Brother typewriters are remarkably durable and able to withstand heavy use. They are easy to repair and have both precision manufacturing and the ability to be "formed" when needed.

1950s Royals are plentiful and cheap. When they are in good shape, they type well. When they are junkers, boy are they pitiful typers. All of the escapements on the CTP Royals are good. There tends to be little skipping when the typist has a good rhythm, but any time the typeist is out-of-sych with the machine, chaos ensues.

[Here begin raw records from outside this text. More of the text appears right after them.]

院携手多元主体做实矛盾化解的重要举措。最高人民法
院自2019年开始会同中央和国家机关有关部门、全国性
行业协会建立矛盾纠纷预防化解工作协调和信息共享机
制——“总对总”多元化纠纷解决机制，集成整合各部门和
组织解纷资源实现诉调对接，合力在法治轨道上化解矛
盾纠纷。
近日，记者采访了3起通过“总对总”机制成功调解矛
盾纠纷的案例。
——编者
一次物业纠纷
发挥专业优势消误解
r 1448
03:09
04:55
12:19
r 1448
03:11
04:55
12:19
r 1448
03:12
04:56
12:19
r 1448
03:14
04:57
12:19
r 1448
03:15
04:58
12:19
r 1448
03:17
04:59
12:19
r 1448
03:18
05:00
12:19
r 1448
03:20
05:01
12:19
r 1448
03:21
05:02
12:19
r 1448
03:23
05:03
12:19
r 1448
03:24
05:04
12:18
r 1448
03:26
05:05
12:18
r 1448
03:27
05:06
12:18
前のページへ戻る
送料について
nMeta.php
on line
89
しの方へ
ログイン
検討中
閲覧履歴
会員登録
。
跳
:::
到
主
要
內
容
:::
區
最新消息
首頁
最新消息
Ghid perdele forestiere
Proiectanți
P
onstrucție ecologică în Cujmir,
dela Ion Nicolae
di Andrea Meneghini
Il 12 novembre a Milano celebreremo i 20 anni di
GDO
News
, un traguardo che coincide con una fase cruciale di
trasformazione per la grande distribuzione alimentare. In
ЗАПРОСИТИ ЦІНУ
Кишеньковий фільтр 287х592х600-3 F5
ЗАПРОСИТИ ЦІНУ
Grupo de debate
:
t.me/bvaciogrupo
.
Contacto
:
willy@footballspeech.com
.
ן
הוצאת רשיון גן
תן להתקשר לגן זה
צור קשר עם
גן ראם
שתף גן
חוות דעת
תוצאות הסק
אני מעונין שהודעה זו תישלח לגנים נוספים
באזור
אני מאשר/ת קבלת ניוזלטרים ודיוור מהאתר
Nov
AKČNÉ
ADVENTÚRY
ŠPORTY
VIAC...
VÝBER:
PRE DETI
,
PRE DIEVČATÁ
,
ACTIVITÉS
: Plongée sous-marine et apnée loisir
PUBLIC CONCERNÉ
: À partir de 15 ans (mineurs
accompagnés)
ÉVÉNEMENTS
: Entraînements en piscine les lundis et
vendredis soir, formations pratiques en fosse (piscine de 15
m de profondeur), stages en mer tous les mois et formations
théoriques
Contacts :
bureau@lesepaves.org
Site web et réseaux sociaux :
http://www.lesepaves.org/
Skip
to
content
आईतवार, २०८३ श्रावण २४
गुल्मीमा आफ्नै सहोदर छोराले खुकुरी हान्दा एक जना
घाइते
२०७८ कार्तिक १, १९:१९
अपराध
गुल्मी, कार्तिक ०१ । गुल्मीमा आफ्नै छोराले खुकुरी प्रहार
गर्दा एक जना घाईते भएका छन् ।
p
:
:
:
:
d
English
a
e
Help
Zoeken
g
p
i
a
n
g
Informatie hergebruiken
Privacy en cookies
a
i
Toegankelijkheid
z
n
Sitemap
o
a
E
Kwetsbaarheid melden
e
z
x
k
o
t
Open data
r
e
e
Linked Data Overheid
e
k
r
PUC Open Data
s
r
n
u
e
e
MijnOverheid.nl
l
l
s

Things are going well with the CTP. We are treading the typing waters here. No revelations or grand schemes are in the works. There have been rumblings about a 4th Phoenix Type-In. We'll see if something cool happens with that.

6 comments:

  1. I think so. I also want to make it a larger event. More in line with what PhillyTyper does, but out here in the West!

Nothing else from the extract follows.